Borr Drilling (BORR) has just provided its second-quarter report. Borr Drilling is one of the rare drillers that managed to avoid restructuring by reaching a deal with creditors that eliminated near-term liquidity concerns. Without further ado, let’s look at how Borr performed during the most challenging quarter in recent history.
Borr reported revenues of $84 million and a net loss of $109.6 million, or $0.83 per share. The biggest driver of the net loss was the $57.9 million impairment related to cold stacked rigs Atla and Balder. In the report, Borr mentioned that it was ready to divest Atla and Balder in case it received an attractive offer. On the cash flow side, Borr had a negative operating cash flow of $5.2 million. In the first half of this year, the company recorded a negative operating cash flow of $10.5 million which is a decent result given the current market environment.
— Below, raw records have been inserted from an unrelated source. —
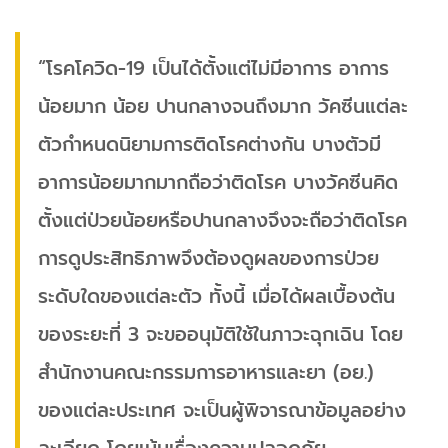
“โรคโควิด-19 เป็นได้ตั้งแต่ไม่มีอาการ อาการ
น้อยมาก น้อย ปานกลางจนถึงมาก วัคซีนแต่ละ
ตัวกำหนดนิยามการติดโรคต่างกัน บางตัวมี
อาการน้อยมากมากถือว่าติดโรค บางวัคซีนคิด
ตั้งแต่ป่วยน้อยหรือปานกลางจึงจะถือว่าติดโรค
การดูประสิทธิภาพจึงต้องดูผลของการป่วย
ระดับใดของแต่ละตัว ทั้งนี้ เมื่อได้ผลเบื้องต้น
ของระยะที่ 3 จะขออนุมัติใช้ในภาวะฉุกเฉิน โดย
สำนักงานคณะกรรมการอาหารและยา (อย.)
ของแต่ละประเทศ จะเป็นผู้พิจารณาข้อมูลอย่าง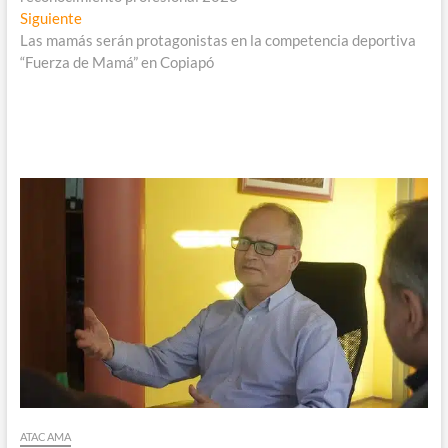
Entrada
Siguiente
siguiente:
Las mamás serán protagonistas en la competencia deportiva
“Fuerza de Mamá” en Copiapó
ATACAMA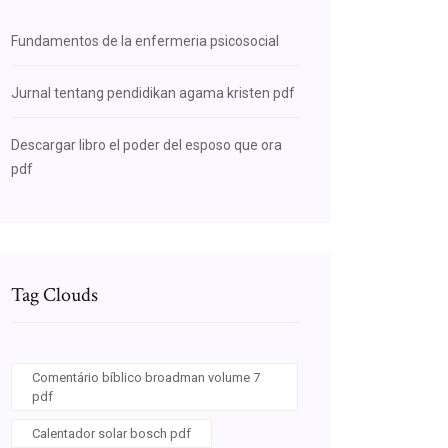
Fundamentos de la enfermeria psicosocial
Jurnal tentang pendidikan agama kristen pdf
Descargar libro el poder del esposo que ora
pdf
Tag Clouds
Comentário bíblico broadman volume 7
pdf
Calentador solar bosch pdf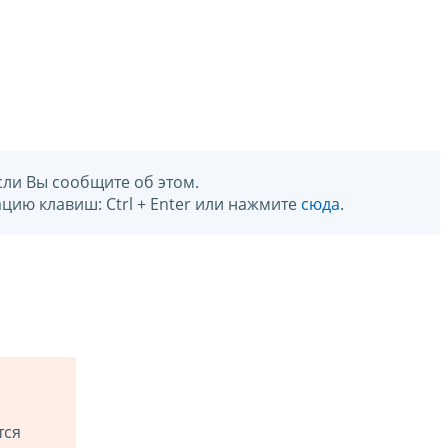
сли Вы сообщите об этом.
цию клавиш: Ctrl + Enter или нажмите
сюда
.
тся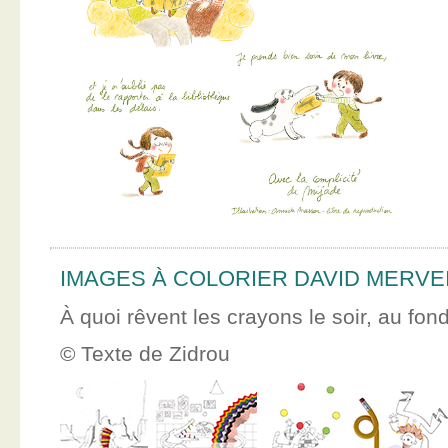
IMAGES À COLORIER DAVID MERVE
À quoi rêvent les crayons le soir, au fon
© Texte de Zidrou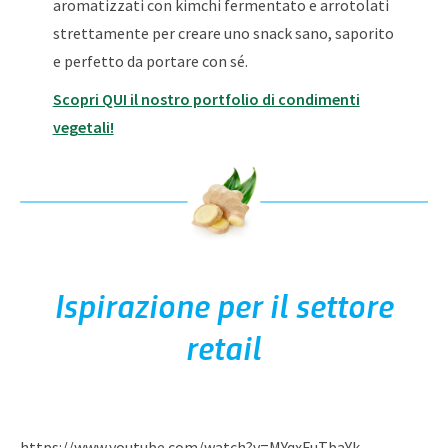
aromatizzati con kimchi fermentato e arrotolati
strettamente per creare uno snack sano, saporito
e perfetto da portare con sé.
Scopri QUI il nostro portfolio di condimenti
vegetali!
Ispirazione per il settore
retail
https://www.youtube.com/watch?v=MYqxFuTbaYk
In the second quarter, the company had to spend $92.5 million on the purchase of marketable securities, taking delivery of forward contracts for Valaris (VAL) shares. The company used all the restricted cash and some of the unrestricted cash on the balance sheet to cover the losses from the unfortunate investment. As per the report, Borr sold all of the 4.2 million shares of Valaris at an average price of $0.82 per share, eliminating its position before Valaris’ bankruptcy. As a result, Borr finished the second quarter with $34.6 million of cash on the balance sheet.
Importantly, Borr noted that Mexico’s Pemex had “communicated a regular monthly payment plan to OPEX, the JV providing Integrated Well Services, which should substantially improve the JV’s liquidity position, which in turn will benefit Borr“. This is positive news for the company since the condition of its Mexican business raised worries among investors.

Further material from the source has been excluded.